As I was reading in 2 Samuel last week I noticed something that has never—to my knowledge—been mentioned in any of the teachings on the whole David and Bathsheba debacle. Look at this! Late one afternoon, after his midday rest, David got out of bed and was walking on the roof of the palace. As he looked out over the city, he noticed a woman of unusual beauty taking a bath. (2 Samuel 11:2 NLT) Even underlined, it doesn’t stand out as it should. David took naps!
I’m sure that God didn’t call David “a man after his own heart” (1 Samuel 13:14) because he took naps, but I suspect it may have swayed his opinion in the right direction. I’m kidding, of course. David was a man after God’s own heart because of his devotion, obedience, repentance, and faithfulness, but still, napping surely makes for a better man.
I might be biased, however. I mean, I love my naps. 20 minutes of rest in the mid-afternoon gives me renewed energy to deal with the remainder of the day. Apparently I’m not the only person who craves that 20 minutes of rejuvenating sleep in the afternoon. Some companies provide sleeping rooms for their employees recognizing the importance of a power nap. They find employees are more productive, in a better mood, and are more alert, after a short nap. In China it’s considered a constitutional right to be able to lay your head down on your desk for an hour-long nap every day. Who knew!
I started taking naps in college. I’d eat lunch, rush back to my dorm room, and set my alarm so I wouldn’t sleep past my 1:00 class. I think that’s how I perfected the 20-minute nap.
Once I had kids, I craved my naps even more.
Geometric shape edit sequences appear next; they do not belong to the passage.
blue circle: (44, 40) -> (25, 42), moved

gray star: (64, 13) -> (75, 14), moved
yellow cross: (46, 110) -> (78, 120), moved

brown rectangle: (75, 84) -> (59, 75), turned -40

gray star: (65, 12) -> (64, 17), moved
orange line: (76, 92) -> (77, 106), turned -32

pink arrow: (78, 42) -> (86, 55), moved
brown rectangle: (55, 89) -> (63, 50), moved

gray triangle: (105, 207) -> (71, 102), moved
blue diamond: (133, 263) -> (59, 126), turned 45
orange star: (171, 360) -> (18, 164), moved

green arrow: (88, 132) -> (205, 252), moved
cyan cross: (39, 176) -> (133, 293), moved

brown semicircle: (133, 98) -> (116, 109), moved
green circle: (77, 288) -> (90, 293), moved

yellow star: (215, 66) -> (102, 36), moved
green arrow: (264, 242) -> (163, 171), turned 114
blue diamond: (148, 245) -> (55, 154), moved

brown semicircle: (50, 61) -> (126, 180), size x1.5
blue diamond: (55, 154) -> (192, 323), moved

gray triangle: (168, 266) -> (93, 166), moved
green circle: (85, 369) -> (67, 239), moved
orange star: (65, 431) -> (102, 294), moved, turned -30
And thankfully, someone gave me the sage advice of “sleep when your kids are sleeping” after I gave birth to my first child, so I didn’t feel possessed to do the laundry or something productive like that. When the kids outgrew naps they quickly learned that waking me up during mine was NOT advisable. They can, to this day, still repeat the mantra I gave before heading to my bedroom: “Don’t wake me up unless there’s blood, a fire, the president of the United States is on the phone, or the Publisher’s Clearing House people are at the door with a check in hand.”
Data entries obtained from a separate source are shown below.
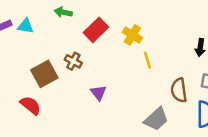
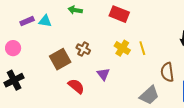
red rectangle: (96, 30) -> (119, 14), moved, turned 66
yellow cross: (132, 35) -> (122, 48), moved
red semicircle: (31, 105) -> (76, 86), moved

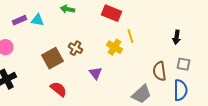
yellow line: (142, 48) -> (130, 36), moved
red semicircle: (76, 86) -> (58, 89), moved

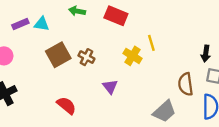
red rectangle: (111, 13) -> (116, 16), moved
black arrow: (176, 37) -> (206, 54), moved
brown square: (52, 58) -> (58, 55), moved

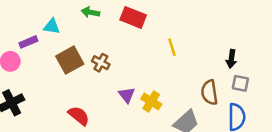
purple rectangle: (20, 24) -> (28, 42), moved
yellow cross: (132, 56) -> (151, 101), moved

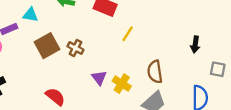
yellow line: (172, 47) -> (128, 34), moved, turned 49
gray square: (240, 83) -> (218, 69), moved
brown semicircle: (209, 92) -> (155, 72), moved

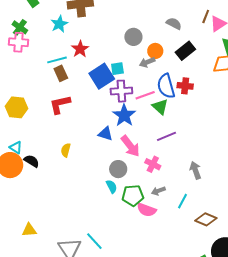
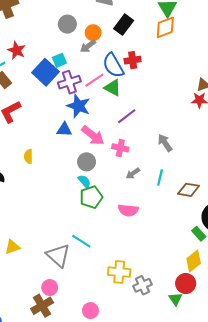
green pentagon: (133, 196) -> (91, 197), moved
pink semicircle: (147, 210) -> (128, 210), moved

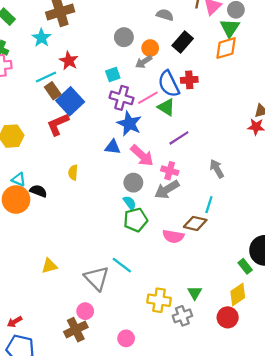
blue square: (46, 72) -> (70, 101), moved
purple cross: (69, 82) -> (122, 98), turned 30
gray arrow: (133, 173) -> (167, 190), moved, size x1.6
brown diamond: (188, 190) -> (195, 223), moved
green triangle: (175, 299) -> (195, 293), moved

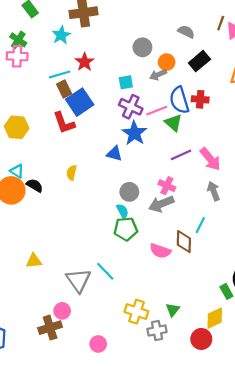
red L-shape: (58, 124) -> (64, 123), turned -95
pink arrow: (142, 155) -> (210, 159), moved
brown diamond: (195, 223) -> (184, 242), turned 70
Some people just don’t understand naps. They consider it a waste of time or a sign of laziness. That’s okay. We don’t all like coffee either.
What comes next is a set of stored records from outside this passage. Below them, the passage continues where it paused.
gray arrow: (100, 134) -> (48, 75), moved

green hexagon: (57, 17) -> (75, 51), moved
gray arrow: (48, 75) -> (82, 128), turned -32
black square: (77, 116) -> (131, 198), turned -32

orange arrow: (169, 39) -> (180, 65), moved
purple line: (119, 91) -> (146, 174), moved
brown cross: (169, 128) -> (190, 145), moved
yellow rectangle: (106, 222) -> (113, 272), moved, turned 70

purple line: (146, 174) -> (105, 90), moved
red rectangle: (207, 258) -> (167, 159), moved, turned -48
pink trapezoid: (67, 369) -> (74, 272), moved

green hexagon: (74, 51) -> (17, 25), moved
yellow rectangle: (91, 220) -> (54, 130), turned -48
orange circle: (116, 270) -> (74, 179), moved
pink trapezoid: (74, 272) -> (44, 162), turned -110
If increased productivity, improved mood, greater alertness, and the fact that King David himself took naps, isn’t enough to convince you of napping’s benefit, perhaps my southern friend’s theory will turn the tide. “A nap,” she says, “is a southern woman’s secret to looking younger.”
It’s just too bad you can’t bottle those precious few moments each day and sell them. Naps in a bottle would fly off the shelf!